== Problem requirements ==
Would you output the entries below only from the line containing "Return to Suggestions (86, 691)" through the line containing "16.09.2022 (57, 2395)", exactly as they stand and with both ends included?

(Saved data entries)
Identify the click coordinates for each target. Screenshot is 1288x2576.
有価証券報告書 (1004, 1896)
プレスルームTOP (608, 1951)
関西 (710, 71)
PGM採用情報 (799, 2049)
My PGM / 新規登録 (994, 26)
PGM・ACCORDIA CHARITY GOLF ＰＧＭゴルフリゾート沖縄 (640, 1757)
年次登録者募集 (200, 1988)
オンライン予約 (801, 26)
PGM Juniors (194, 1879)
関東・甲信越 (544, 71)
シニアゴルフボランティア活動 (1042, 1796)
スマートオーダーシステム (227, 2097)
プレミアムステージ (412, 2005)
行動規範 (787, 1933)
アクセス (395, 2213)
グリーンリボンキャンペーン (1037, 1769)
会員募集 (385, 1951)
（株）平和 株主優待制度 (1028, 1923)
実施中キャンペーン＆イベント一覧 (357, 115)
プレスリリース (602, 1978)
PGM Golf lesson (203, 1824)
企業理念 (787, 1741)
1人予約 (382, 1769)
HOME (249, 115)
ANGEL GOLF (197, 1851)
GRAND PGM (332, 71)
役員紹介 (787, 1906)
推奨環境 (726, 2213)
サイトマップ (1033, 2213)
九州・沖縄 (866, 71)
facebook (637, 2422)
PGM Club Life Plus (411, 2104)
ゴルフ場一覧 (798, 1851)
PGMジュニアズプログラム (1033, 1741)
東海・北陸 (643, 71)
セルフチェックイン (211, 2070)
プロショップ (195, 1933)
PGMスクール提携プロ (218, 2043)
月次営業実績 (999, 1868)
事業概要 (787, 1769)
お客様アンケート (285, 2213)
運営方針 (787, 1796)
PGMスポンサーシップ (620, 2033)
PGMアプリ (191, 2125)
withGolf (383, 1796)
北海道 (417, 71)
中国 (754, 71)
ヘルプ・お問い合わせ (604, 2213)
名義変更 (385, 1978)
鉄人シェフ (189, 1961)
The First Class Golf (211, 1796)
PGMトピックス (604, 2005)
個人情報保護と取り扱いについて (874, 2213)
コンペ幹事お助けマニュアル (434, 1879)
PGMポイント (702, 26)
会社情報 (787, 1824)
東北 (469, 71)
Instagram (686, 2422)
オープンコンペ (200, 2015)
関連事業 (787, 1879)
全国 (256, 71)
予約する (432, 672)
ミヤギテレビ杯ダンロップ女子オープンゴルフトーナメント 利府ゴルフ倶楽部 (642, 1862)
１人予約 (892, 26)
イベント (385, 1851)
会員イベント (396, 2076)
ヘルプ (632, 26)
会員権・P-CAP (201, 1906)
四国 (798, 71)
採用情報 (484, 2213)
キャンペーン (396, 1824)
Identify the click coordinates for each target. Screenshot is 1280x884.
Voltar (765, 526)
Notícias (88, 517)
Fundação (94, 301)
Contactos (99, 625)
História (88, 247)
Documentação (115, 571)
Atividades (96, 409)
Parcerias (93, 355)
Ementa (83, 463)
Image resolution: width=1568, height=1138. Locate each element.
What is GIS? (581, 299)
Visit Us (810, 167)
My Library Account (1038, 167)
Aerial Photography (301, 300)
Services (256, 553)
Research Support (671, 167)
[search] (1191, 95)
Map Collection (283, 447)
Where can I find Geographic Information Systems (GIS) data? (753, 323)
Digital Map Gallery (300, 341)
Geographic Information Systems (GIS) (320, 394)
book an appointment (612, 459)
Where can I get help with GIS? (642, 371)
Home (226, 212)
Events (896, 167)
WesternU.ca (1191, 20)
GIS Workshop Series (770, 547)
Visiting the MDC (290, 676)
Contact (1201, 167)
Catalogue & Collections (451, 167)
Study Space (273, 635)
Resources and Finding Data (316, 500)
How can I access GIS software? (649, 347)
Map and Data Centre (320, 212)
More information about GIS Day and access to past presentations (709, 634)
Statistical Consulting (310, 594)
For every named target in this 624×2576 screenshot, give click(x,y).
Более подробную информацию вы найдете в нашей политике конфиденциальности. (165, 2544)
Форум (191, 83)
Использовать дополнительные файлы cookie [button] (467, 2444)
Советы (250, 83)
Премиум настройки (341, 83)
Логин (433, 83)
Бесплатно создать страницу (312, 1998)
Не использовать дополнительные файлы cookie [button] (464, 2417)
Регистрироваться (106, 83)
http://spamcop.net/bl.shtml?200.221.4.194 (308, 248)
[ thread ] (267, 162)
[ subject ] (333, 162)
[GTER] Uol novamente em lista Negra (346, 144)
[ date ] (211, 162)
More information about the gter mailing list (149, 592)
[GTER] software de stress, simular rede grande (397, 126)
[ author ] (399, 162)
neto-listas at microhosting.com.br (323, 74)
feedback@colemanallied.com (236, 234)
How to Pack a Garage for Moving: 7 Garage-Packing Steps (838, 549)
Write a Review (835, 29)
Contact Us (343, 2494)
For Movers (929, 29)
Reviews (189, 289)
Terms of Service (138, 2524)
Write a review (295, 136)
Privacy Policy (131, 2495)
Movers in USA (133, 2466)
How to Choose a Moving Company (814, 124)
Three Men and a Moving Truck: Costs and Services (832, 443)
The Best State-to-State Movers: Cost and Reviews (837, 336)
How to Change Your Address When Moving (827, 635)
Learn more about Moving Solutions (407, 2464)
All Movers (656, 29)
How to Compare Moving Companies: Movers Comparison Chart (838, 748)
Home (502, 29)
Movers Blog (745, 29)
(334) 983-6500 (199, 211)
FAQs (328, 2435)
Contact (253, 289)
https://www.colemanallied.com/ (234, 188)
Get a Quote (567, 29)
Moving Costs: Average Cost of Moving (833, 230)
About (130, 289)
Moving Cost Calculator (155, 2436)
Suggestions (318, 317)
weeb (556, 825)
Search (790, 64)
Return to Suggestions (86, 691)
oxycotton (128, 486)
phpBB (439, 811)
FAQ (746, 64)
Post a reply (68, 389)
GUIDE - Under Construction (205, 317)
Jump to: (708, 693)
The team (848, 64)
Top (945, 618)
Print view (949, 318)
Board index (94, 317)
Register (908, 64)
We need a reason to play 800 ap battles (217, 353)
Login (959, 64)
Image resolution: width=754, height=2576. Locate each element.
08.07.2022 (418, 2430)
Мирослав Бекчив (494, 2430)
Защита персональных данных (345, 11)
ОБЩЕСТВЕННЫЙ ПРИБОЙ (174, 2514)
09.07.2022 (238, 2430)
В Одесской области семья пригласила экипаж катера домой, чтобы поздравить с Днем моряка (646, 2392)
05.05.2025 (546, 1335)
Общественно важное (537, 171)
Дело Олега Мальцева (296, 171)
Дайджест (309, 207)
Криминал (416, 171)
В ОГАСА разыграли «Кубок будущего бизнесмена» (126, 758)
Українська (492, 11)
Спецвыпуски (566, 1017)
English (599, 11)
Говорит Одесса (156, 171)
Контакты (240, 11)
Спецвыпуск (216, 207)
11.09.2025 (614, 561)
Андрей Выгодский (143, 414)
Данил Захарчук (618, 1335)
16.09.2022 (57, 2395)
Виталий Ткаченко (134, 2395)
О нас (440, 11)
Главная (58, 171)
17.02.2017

== Answer area ==
Return to Suggestions (86, 691)
oxycotton (128, 486)
phpBB (439, 811)
FAQ (746, 64)
Post a reply (68, 389)
GUIDE - Under Construction (205, 317)
Jump to: (708, 693)
The team (848, 64)
Top (945, 618)
Print view (949, 318)
Board index (94, 317)
Register (908, 64)
We need a reason to play 800 ap battles (217, 353)
Login (959, 64)
Image resolution: width=754, height=2576. Locate each element.
08.07.2022 (418, 2430)
Мирослав Бекчив (494, 2430)
Защита персональных данных (345, 11)
ОБЩЕСТВЕННЫЙ ПРИБОЙ (174, 2514)
09.07.2022 (238, 2430)
В Одесской области семья пригласила экипаж катера домой, чтобы поздравить с Днем моряка (646, 2392)
05.05.2025 (546, 1335)
Общественно важное (537, 171)
Дело Олега Мальцева (296, 171)
Дайджест (309, 207)
Криминал (416, 171)
В ОГАСА разыграли «Кубок будущего бизнесмена» (126, 758)
Українська (492, 11)
Спецвыпуски (566, 1017)
English (599, 11)
Говорит Одесса (156, 171)
Контакты (240, 11)
Спецвыпуск (216, 207)
11.09.2025 (614, 561)
Андрей Выгодский (143, 414)
Данил Захарчук (618, 1335)
16.09.2022 (57, 2395)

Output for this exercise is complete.